--- WHAT THE TASK ASKS ---
Please copy every line of the data in which the string "International" appears.

--- DATA SUPPLIED ---
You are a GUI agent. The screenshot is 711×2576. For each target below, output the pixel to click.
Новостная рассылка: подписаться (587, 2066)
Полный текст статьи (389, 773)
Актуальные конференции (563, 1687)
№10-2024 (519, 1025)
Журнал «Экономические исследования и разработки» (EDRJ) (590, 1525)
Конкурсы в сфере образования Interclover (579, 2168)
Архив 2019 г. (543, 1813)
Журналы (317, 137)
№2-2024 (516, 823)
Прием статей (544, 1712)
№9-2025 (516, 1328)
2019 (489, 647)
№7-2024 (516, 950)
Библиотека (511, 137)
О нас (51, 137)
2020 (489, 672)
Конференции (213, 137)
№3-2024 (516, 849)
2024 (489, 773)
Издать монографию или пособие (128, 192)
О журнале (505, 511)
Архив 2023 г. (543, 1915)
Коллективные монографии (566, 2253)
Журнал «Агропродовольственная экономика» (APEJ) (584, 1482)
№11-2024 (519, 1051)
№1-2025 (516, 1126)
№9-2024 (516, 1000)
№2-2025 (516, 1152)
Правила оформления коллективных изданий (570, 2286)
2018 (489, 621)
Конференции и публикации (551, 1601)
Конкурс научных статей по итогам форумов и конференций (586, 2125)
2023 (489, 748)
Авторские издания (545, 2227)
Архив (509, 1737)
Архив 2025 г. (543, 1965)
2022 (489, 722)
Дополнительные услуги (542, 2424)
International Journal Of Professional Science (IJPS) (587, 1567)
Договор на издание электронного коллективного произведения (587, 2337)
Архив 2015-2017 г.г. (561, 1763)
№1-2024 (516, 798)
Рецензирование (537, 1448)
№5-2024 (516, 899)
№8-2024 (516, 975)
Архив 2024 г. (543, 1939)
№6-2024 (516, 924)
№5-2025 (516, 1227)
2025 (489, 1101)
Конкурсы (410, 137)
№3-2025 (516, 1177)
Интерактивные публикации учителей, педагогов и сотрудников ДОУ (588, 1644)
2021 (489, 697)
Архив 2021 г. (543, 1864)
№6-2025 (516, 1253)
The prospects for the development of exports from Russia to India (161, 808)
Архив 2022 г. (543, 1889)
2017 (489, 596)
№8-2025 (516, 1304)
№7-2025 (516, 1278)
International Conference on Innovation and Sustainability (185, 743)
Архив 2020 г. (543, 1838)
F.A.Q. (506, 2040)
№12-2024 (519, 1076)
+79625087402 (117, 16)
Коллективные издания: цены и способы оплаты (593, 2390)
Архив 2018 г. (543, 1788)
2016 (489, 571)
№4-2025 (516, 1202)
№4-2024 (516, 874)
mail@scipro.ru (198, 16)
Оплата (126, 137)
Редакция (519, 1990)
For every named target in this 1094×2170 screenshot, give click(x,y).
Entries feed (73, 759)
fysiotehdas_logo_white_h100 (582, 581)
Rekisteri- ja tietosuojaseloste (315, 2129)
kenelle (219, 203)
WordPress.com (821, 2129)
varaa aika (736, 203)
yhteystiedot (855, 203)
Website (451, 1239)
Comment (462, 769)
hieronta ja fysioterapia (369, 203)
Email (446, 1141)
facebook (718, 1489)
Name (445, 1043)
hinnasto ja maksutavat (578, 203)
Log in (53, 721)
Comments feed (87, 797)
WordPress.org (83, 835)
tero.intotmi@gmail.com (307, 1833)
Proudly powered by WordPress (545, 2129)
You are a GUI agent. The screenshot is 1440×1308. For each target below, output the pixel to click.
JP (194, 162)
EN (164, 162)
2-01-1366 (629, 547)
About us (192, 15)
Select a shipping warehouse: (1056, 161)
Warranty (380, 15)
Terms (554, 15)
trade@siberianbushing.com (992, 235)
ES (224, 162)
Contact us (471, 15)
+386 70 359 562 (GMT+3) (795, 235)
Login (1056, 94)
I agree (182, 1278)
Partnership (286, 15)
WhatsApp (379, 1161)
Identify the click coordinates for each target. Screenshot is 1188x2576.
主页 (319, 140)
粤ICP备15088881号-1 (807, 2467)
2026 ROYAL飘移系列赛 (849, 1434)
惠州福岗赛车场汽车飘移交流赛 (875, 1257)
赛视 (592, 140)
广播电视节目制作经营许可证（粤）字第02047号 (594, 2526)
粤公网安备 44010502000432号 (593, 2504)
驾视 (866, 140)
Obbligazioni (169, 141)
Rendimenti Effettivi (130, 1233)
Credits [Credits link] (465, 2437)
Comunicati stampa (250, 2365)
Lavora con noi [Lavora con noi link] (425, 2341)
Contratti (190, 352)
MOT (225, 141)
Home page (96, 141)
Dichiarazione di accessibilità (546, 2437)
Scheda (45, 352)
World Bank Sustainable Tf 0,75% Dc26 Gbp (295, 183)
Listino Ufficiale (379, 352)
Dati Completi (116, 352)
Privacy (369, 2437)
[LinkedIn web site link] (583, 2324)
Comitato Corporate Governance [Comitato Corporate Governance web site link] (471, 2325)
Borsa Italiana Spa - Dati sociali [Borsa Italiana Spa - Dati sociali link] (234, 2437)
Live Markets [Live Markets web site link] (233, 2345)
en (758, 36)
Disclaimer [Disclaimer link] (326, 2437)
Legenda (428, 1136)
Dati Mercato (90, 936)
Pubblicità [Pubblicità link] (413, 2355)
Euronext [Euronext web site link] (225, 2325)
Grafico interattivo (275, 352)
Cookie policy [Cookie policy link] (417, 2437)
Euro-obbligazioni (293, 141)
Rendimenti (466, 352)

--- SOLUTION TO THIS TASK ---
International Journal Of Professional Science (IJPS) (587, 1567)
International Conference on Innovation and Sustainability (185, 743)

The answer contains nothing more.